Your instructions: Scan the material for the word "Chart" and copy each line where it occurs.

BEGIN Data for this exercise

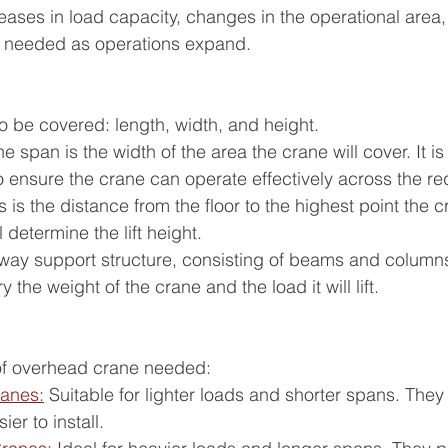
eases in load capacity, changes in the operational area, 
e needed as operations expand.
o be covered: length, width, and height.
 span is the width of the area the crane will cover. It is 
o ensure the crane can operate effectively across the r
is is the distance from the floor to the highest point the 
 determine the lift height.
way support structure, consisting of beams and column
 the weight of the crane and the load it will lift.
of overhead crane needed:
ranes:
 Suitable for lighter loads and shorter spans. They
ier to install.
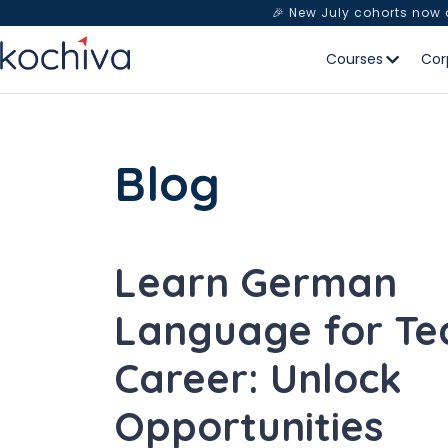
🎉 New July cohorts now
Courses
Cor
Blog
Learn German
Language for Te
Career: Unlock
Opportunities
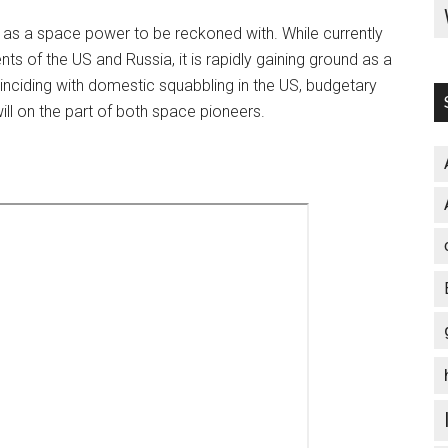
lf as a space power to be reckoned with. While currently
 of the US and Russia, it is rapidly gaining ground as a
nciding with domestic squabbling in the US, budgetary
 will on the part of both space pioneers.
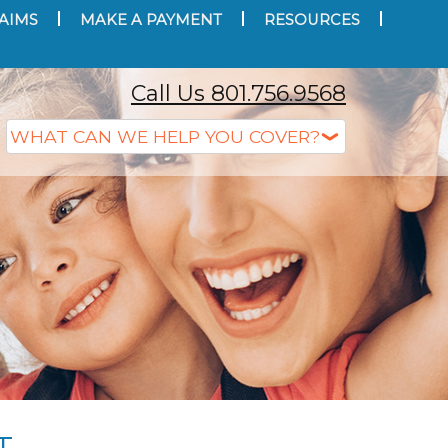
AIMS
MAKE A PAYMENT
RESOURCES
Call Us 801.756.9568
T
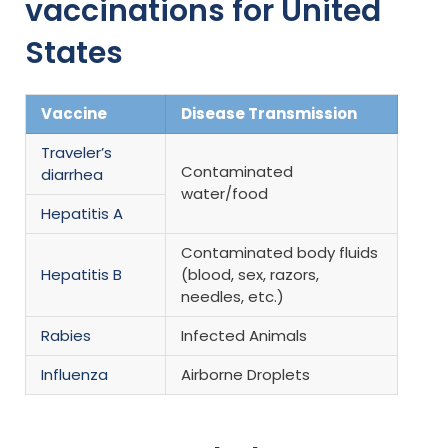
vaccinations for United
States
Vaccine
Disease Transmission
Traveler’s
Contaminated
diarrhea
water/food
Hepatitis A
Contaminated body fluids
Hepatitis B
(blood, sex, razors,
needles, etc.)
Rabies
Infected Animals
Influenza
Airborne Droplets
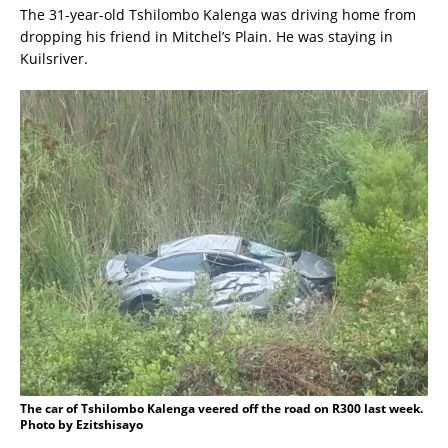
The 31-year-old Tshilombo Kalenga was driving home from
dropping his friend in Mitchel’s Plain. He was staying in
Kuilsriver.
The car of Tshilombo Kalenga veered off the road on R300 last week.
Photo by Ezitshisayo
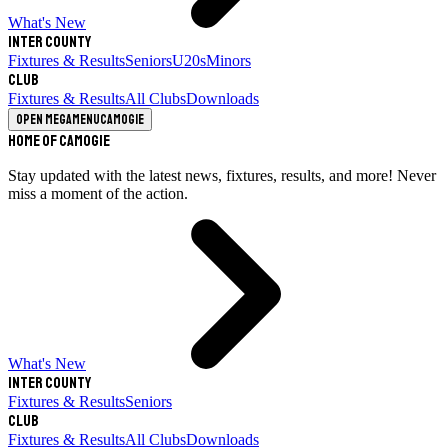
What's New
Inter County
Fixtures & Results
Seniors
U20s
Minors
Club
Fixtures & Results
All Clubs
Downloads
Open megamenu
Camogie
Home of Camogie
Stay updated with the latest news, fixtures, results, and more! Never
miss a moment of the action.
What's New
Inter County
Fixtures & Results
Seniors
Club
Fixtures & Results
All Clubs
Downloads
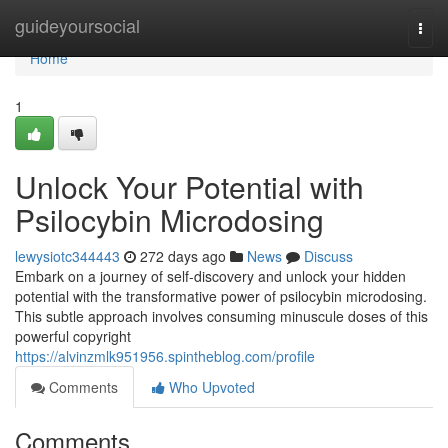
Home
guideyoursocial
Togg
navi
Home
1
Unlock Your Potential with
Psilocybin Microdosing
lewysiotc344443
272 days ago
News
Discuss
Embark on a journey of self-discovery and unlock your hidden
potential with the transformative power of psilocybin microdosing.
This subtle approach involves consuming minuscule doses of this
powerful copyright
https://alvinzmlk951956.spintheblog.com/profile
Comments
Who Upvoted
Comments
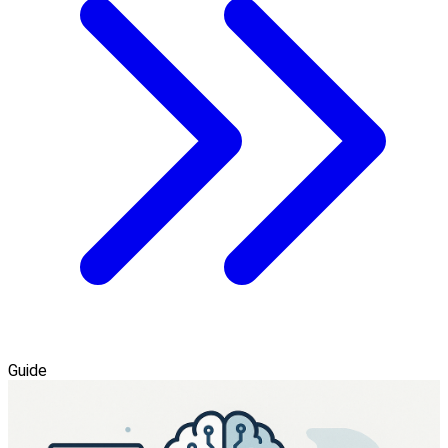
Guide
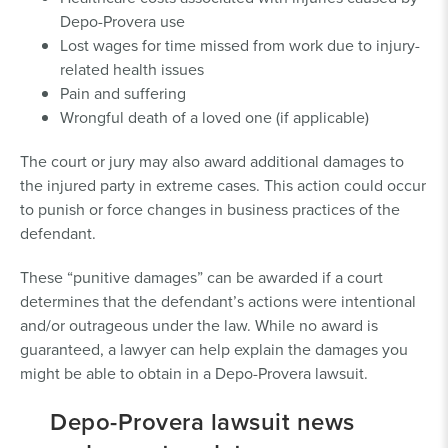
Depo-Provera use
Lost wages for time missed from work due to injury-
related health issues
Pain and suffering
Wrongful death of a loved one (if applicable)
The court or jury may also award additional damages to
the injured party in extreme cases. This action could occur
to punish or force changes in business practices of the
defendant.
These “punitive damages” can be awarded if a court
determines that the defendant’s actions were intentional
and/or outrageous under the law. While no award is
guaranteed, a lawyer can help explain the damages you
might be able to obtain in a Depo-Provera lawsuit.
Depo-Provera lawsuit news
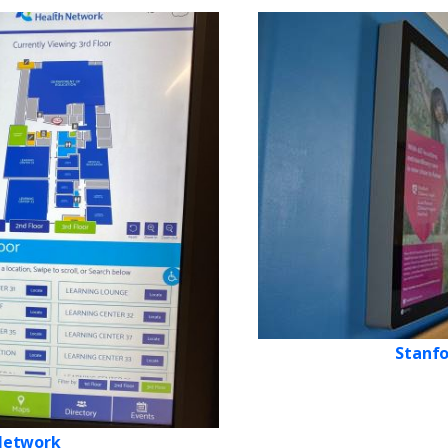
Stanfo
 Network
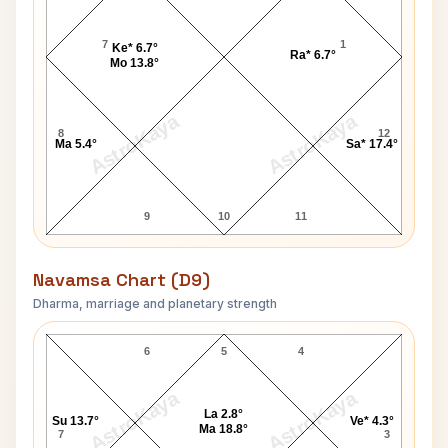
7
1
Ke* 6.7°
Ra* 6.7°
Mo 13.8°
AstroKaya
AstroKaya
8
12
Ma 5.4°
Sa* 17.4°
9
10
11
Navamsa Chart (D9)
Dharma, marriage and planetary strength
Edward James Reed Navamsa Chart
6
5
4
AstroKaya
AstroKaya
La 2.8°
Su 13.7°
Ve* 4.3°
Ma 18.8°
7
3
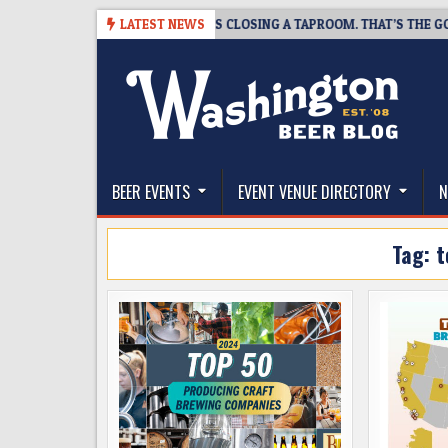
Skip
-07
SNAPSHOT BREWING IS CLOSING A TAPROOM. THAT’S THE GOOD NE
LATEST NEWS
to
content
The Washington Beer Blog
Beer news and information for Washington, the Nor
BEER EVENTS
EVENT VENUE DIRECTORY
N
Tag:
t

END Data for this exercise

Answer to the exercise:
Navamsa Chart (D9)
Edward James Reed Navamsa Chart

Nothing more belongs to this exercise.